INSTRUCTIONS TO FOLLOW:
Copy, from the entries below, each line in which the string "More" appears.
====== INPUT DATA
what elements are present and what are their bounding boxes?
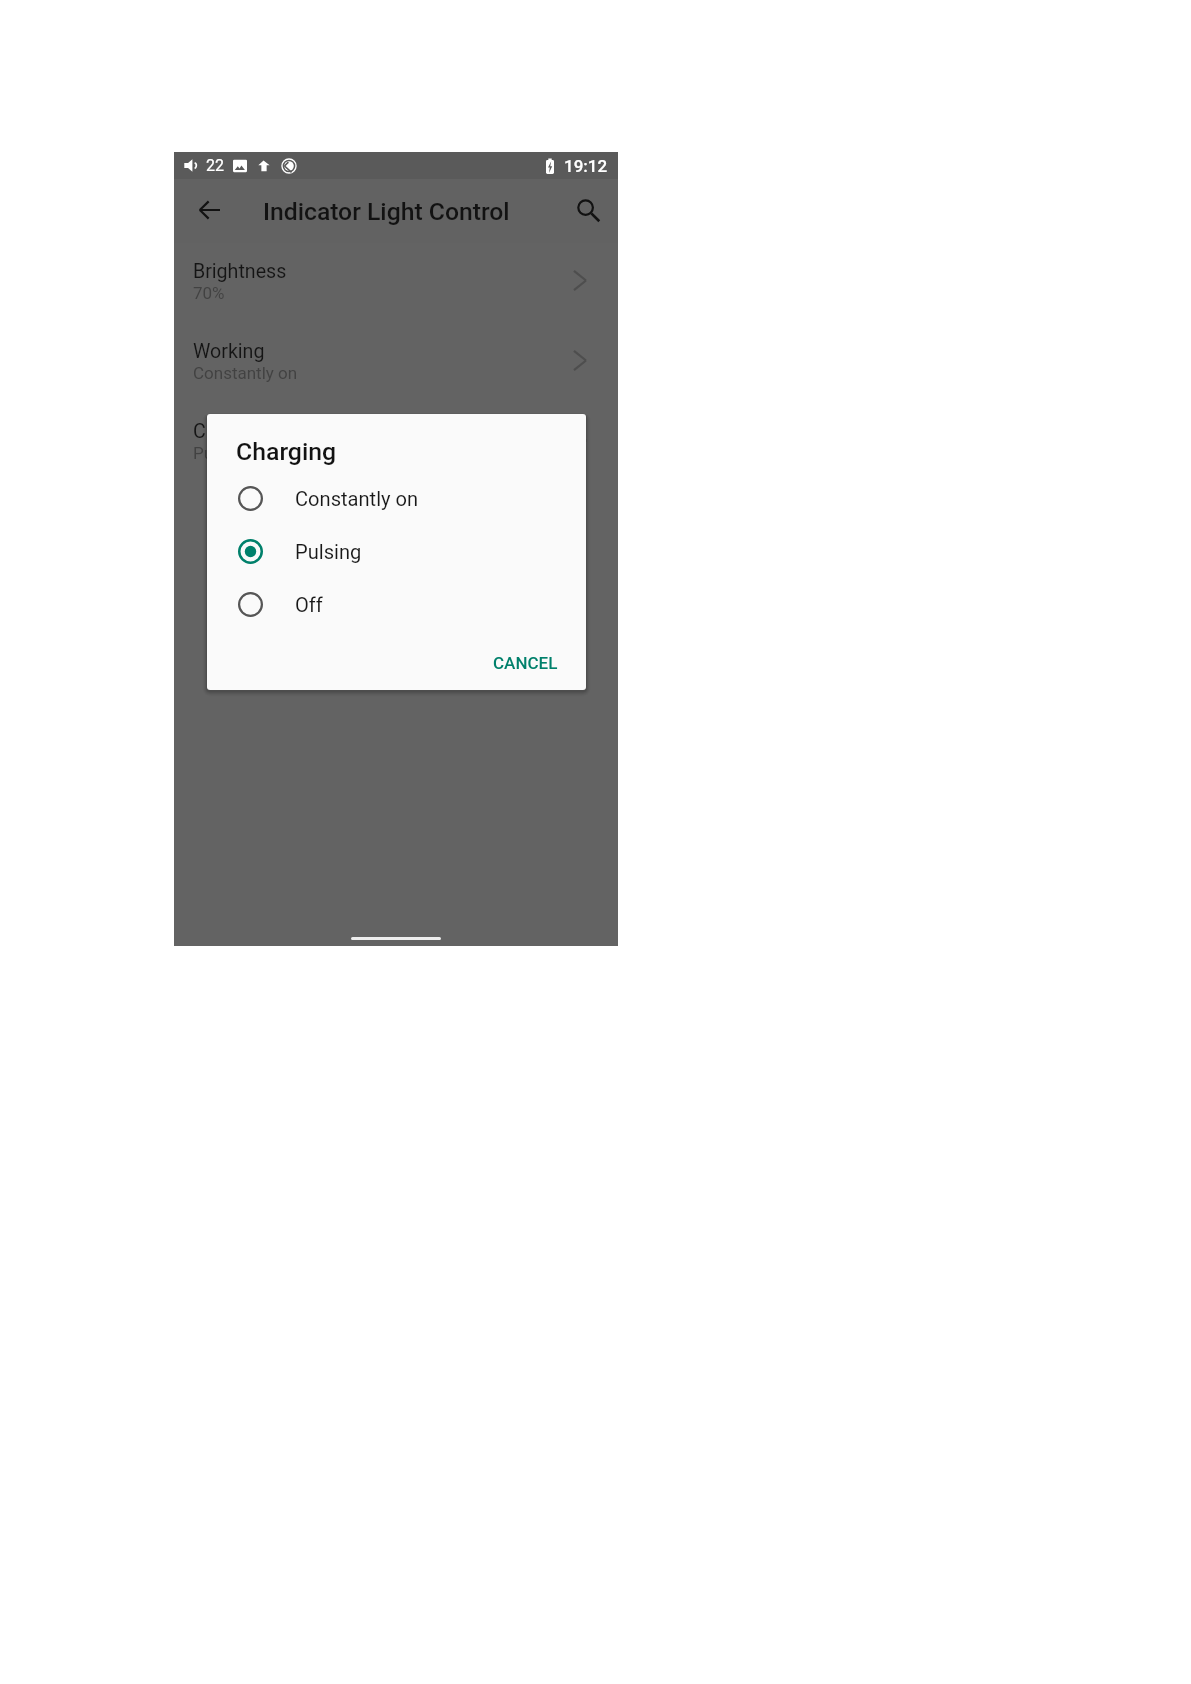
button[interactable]: Off	[207, 578, 586, 631]
button[interactable]: Brightness	[174, 243, 618, 323]
staticText: Indicator Light Control	[263, 197, 510, 226]
staticText: Working	[193, 340, 265, 363]
staticText: CANCEL	[493, 653, 558, 673]
staticText: Pulsing	[193, 443, 250, 463]
staticText: 22	[206, 156, 224, 175]
button[interactable]: Pulsing	[207, 525, 586, 578]
staticText: Pulsing	[295, 540, 362, 564]
staticText: Charging	[193, 420, 272, 443]
staticText: Brightness	[193, 260, 287, 283]
staticText: 19:12	[564, 156, 608, 176]
button[interactable]: Working	[174, 323, 618, 403]
staticText: Constantly on	[193, 363, 298, 383]
button[interactable]: Constantly on	[207, 472, 586, 525]
staticText: Off	[295, 593, 323, 617]
button[interactable]: Charging	[174, 403, 618, 483]
staticText: Charging	[236, 437, 337, 466]
button[interactable]: Back	[187, 187, 232, 232]
staticText: 70%	[193, 283, 225, 303]
button[interactable]: CANCEL	[482, 644, 569, 682]
button[interactable]: Search	[565, 187, 610, 232]
staticText: Constantly on	[295, 487, 419, 511]
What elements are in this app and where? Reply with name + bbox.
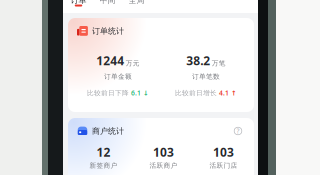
staticText: 6.1 ↓ (131, 89, 149, 98)
staticText: 比较前日下降 (87, 89, 131, 97)
staticText: 订单统计 (92, 26, 124, 36)
button[interactable]: 订单统计 (68, 18, 254, 112)
staticText: 4.1 ↑ (219, 89, 237, 98)
staticText: 比较前日增长 (175, 89, 219, 97)
staticText: 全局 (128, 0, 144, 5)
button[interactable]: 商户统计 (68, 118, 254, 175)
staticText: 订单 (70, 0, 86, 5)
staticText: 1244 (96, 52, 124, 68)
staticText: 38.2 (186, 52, 210, 68)
button[interactable]: 全局 (122, 0, 151, 13)
staticText: 商户统计 (92, 126, 124, 136)
staticText: 103 (213, 144, 234, 160)
staticText: 活跃门店 (210, 161, 238, 170)
staticText: 订单笔数 (192, 72, 220, 81)
button[interactable]: 帮助 (233, 126, 243, 136)
staticText: ? (236, 127, 240, 136)
staticText: 万元 (126, 59, 140, 68)
staticText: 新签商户 (90, 161, 118, 170)
button[interactable]: 中间 (93, 0, 122, 13)
staticText: 订单金额 (104, 72, 132, 81)
staticText: 活跃商户 (150, 161, 178, 170)
staticText: 12 (96, 144, 110, 160)
staticText: 中间 (100, 0, 116, 5)
staticText: 103 (153, 144, 174, 160)
staticText: 万笔 (212, 59, 226, 68)
button[interactable]: 订单 (64, 0, 93, 13)
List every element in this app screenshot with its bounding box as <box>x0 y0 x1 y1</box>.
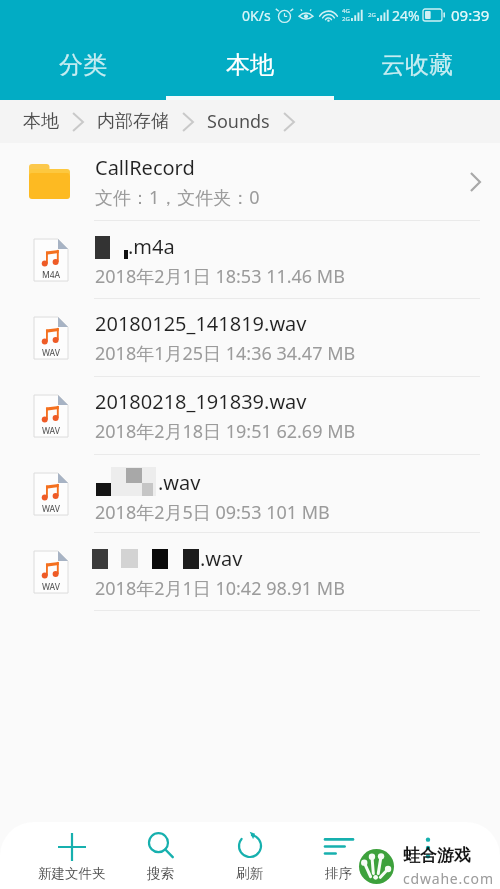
staticText: CallRecord <box>95 154 195 181</box>
staticText: .wav <box>200 545 243 572</box>
staticText: 分类 <box>59 50 107 80</box>
staticText: WAV <box>34 503 68 515</box>
staticText: 2018年1月25日 14:36 34.47 MB <box>95 341 356 366</box>
staticText: 2018年2月5日 09:53 101 MB <box>95 500 330 525</box>
button[interactable]: 刷新 <box>205 822 294 889</box>
staticText: 新建文件夹 <box>38 865 106 882</box>
staticText: 2G <box>368 11 376 19</box>
button[interactable]: More options <box>383 822 472 889</box>
staticText: .m4a <box>128 233 175 260</box>
staticText: 20180125_141819.wav <box>95 310 307 337</box>
button[interactable]: 本地 <box>166 30 333 100</box>
staticText: 本地 <box>23 110 59 133</box>
staticText: 蛙合游戏 <box>403 845 471 866</box>
other: Open folder <box>463 170 487 194</box>
staticText: WAV <box>34 347 68 359</box>
staticText: Sounds <box>207 109 270 134</box>
staticText: 云收藏 <box>381 50 453 80</box>
staticText: 0K/s <box>242 6 271 25</box>
staticText: 搜索 <box>147 865 174 882</box>
button[interactable]: 新建文件夹 <box>28 822 116 889</box>
staticText: 2018年2月1日 18:53 11.46 MB <box>95 264 345 289</box>
staticText: 2018年2月18日 19:51 62.69 MB <box>95 419 356 444</box>
staticText: 2G <box>342 15 350 23</box>
staticText: 2018年2月1日 10:42 98.91 MB <box>95 576 345 601</box>
button[interactable]: 本地 <box>23 110 59 133</box>
staticText: 24% <box>392 6 420 25</box>
staticText: 刷新 <box>236 865 263 882</box>
staticText: WAV <box>34 581 68 593</box>
button[interactable]: WAV <box>0 377 500 454</box>
button[interactable]: WAV <box>0 455 500 532</box>
staticText: 20180218_191839.wav <box>95 388 307 415</box>
button[interactable]: WAV <box>0 299 500 376</box>
staticText: cdwahe.com <box>403 869 494 888</box>
staticText: 内部存储 <box>97 110 169 133</box>
button[interactable]: 分类 <box>0 30 166 100</box>
button[interactable]: CallRecord <box>0 143 500 220</box>
staticText: 排序 <box>325 865 352 882</box>
staticText: 文件：1，文件夹：0 <box>95 185 260 210</box>
button[interactable]: WAV <box>0 533 500 610</box>
button[interactable]: Sounds <box>207 109 270 134</box>
staticText: 本地 <box>226 50 274 80</box>
button[interactable]: 内部存储 <box>97 110 169 133</box>
staticText: M4A <box>34 269 68 281</box>
staticText: 4G <box>342 7 350 15</box>
button[interactable]: 云收藏 <box>333 30 500 100</box>
staticText: .wav <box>158 469 201 496</box>
button[interactable]: 搜索 <box>116 822 205 889</box>
button[interactable]: M4A <box>0 221 500 298</box>
button[interactable]: 排序 <box>294 822 383 889</box>
staticText: 09:39 <box>451 5 490 25</box>
staticText: WAV <box>34 425 68 437</box>
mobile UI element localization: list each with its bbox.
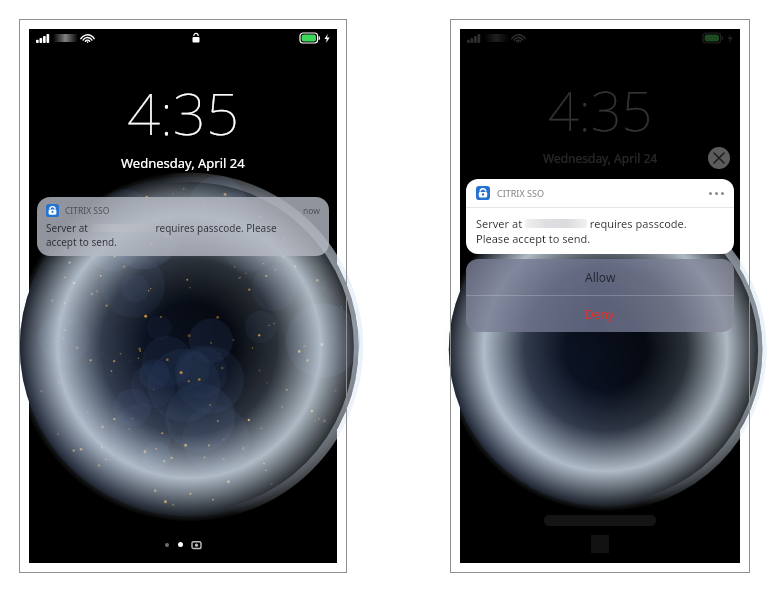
button[interactable]: More options bbox=[709, 192, 724, 195]
staticText: Deny bbox=[585, 306, 615, 322]
staticText: Please accept to send. bbox=[476, 231, 591, 246]
staticText: 4:35 bbox=[127, 73, 239, 152]
button[interactable]: Allow bbox=[466, 259, 734, 295]
button[interactable]: CITRIX SSO bbox=[466, 179, 734, 254]
staticText: Allow bbox=[585, 269, 616, 285]
staticText: requires passcode. Please bbox=[153, 221, 277, 235]
staticText: now bbox=[303, 205, 320, 217]
button[interactable]: CITRIX SSO bbox=[37, 197, 329, 256]
staticText: Server at bbox=[46, 221, 91, 235]
staticText: accept to send. bbox=[46, 235, 117, 249]
staticText: CITRIX SSO bbox=[497, 187, 544, 199]
staticText: Wednesday, April 24 bbox=[543, 150, 658, 166]
button[interactable]: Deny bbox=[466, 296, 734, 332]
staticText: requires passcode. bbox=[587, 216, 687, 231]
staticText: 4:35 bbox=[548, 73, 653, 147]
button[interactable]: Camera bbox=[192, 540, 201, 549]
staticText: Server at bbox=[476, 216, 525, 231]
staticText: Wednesday, April 24 bbox=[121, 154, 245, 172]
staticText: CITRIX SSO bbox=[65, 205, 110, 217]
button[interactable]: Close bbox=[708, 147, 730, 169]
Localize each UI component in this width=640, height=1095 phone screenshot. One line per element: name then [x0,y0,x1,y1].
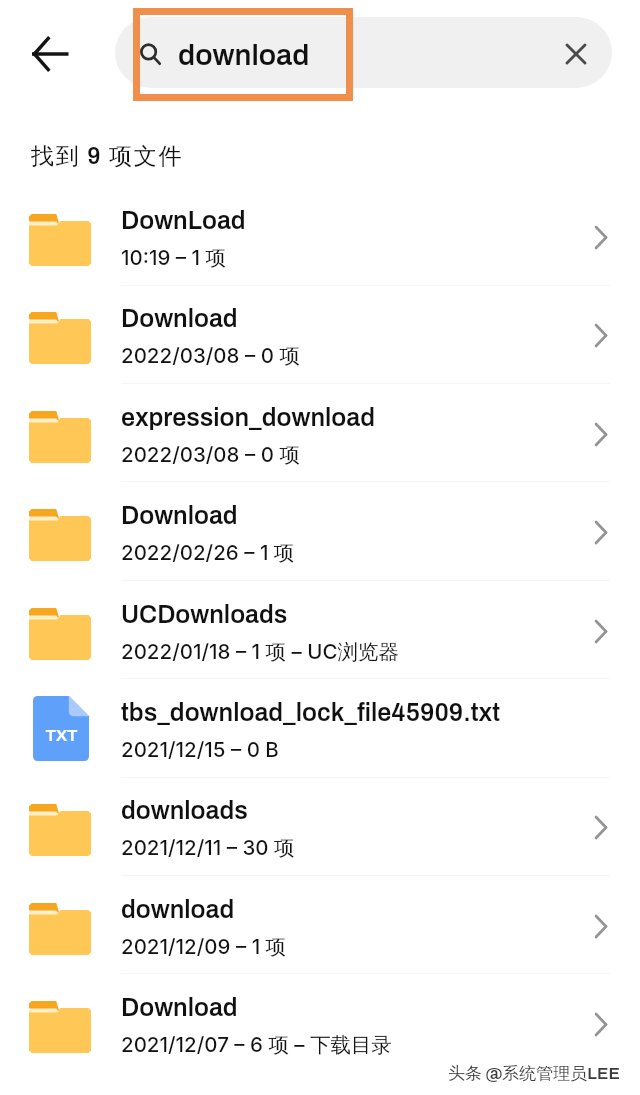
button[interactable]: expression_download [0,384,640,482]
staticText: tbs_download_lock_file45909.txt [121,699,601,726]
staticText: 找到 9 项文件 [31,142,184,171]
staticText: download [121,896,601,923]
staticText: UCDownloads [121,601,601,628]
staticText: 2022/02/26 – 1 项 [121,540,601,566]
button[interactable]: Download [0,285,640,383]
staticText: Download [121,305,601,332]
staticText: 2021/12/11 – 30 项 [121,835,601,861]
staticText: Download [121,994,601,1021]
staticText: DownLoad [121,207,601,234]
button[interactable]: DownLoad [0,187,640,285]
staticText: Download [121,502,601,529]
staticText: 10:19 – 1 项 [121,245,601,271]
staticText: 头条 @系统管理员LEE [448,1063,620,1084]
staticText: 2022/03/08 – 0 项 [121,442,601,468]
staticText: 2021/12/09 – 1 项 [121,934,601,960]
button[interactable]: downloads [0,777,640,875]
staticText: 2022/01/18 – 1 项 – UC浏览器 [121,639,601,665]
button[interactable]: Back [15,18,85,88]
staticText: 2021/12/07 – 6 项 – 下载目录 [121,1032,601,1058]
button[interactable]: Download [0,482,640,580]
button[interactable]: Download [0,974,640,1072]
button[interactable]: Clear search [551,29,601,79]
staticText: 2022/03/08 – 0 项 [121,343,601,369]
staticText: download [178,40,310,72]
button[interactable]: TXT [0,679,640,777]
button[interactable]: UCDownloads [0,581,640,679]
staticText: TXT [45,726,78,744]
button[interactable]: download [115,17,612,88]
button[interactable]: download [0,876,640,974]
staticText: expression_download [121,404,601,431]
staticText: 2021/12/15 – 0 B [121,737,601,762]
staticText: downloads [121,797,601,824]
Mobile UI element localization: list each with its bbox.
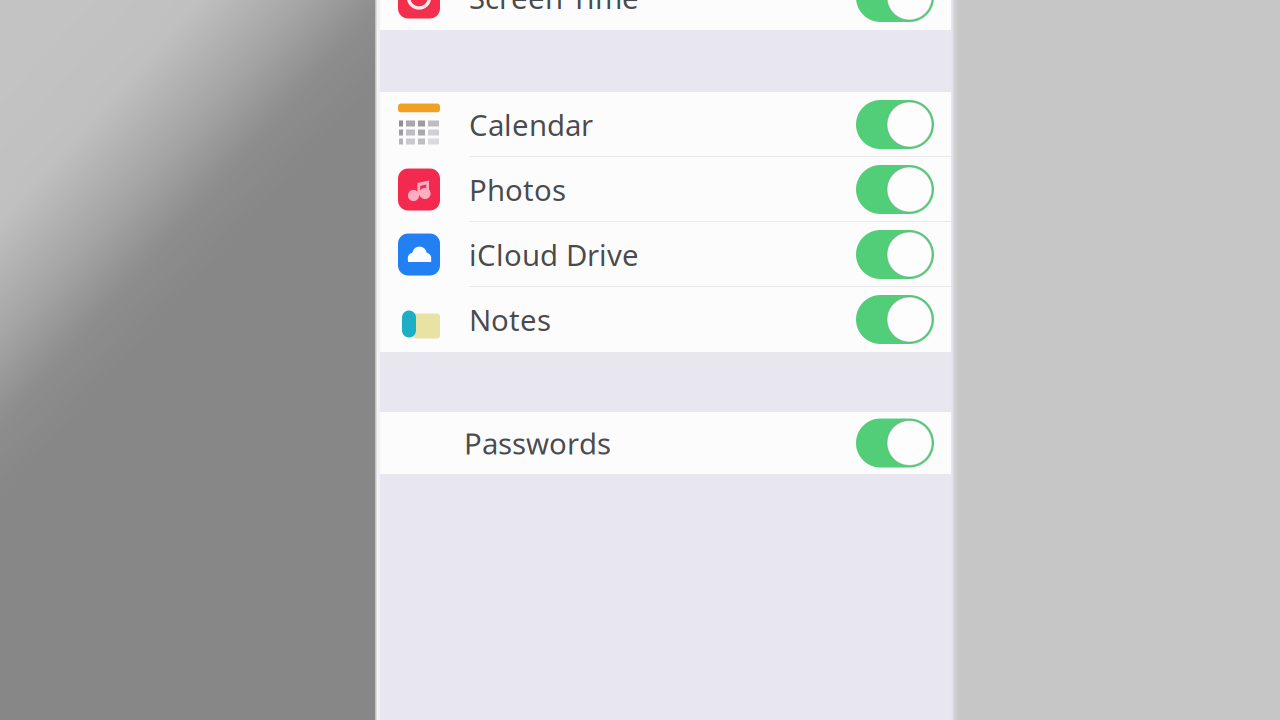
============
ANSWER TO THIS TASK:
button[interactable]: More options <box>383 822 472 889</box>
button[interactable]: More options bbox=[709, 192, 724, 195]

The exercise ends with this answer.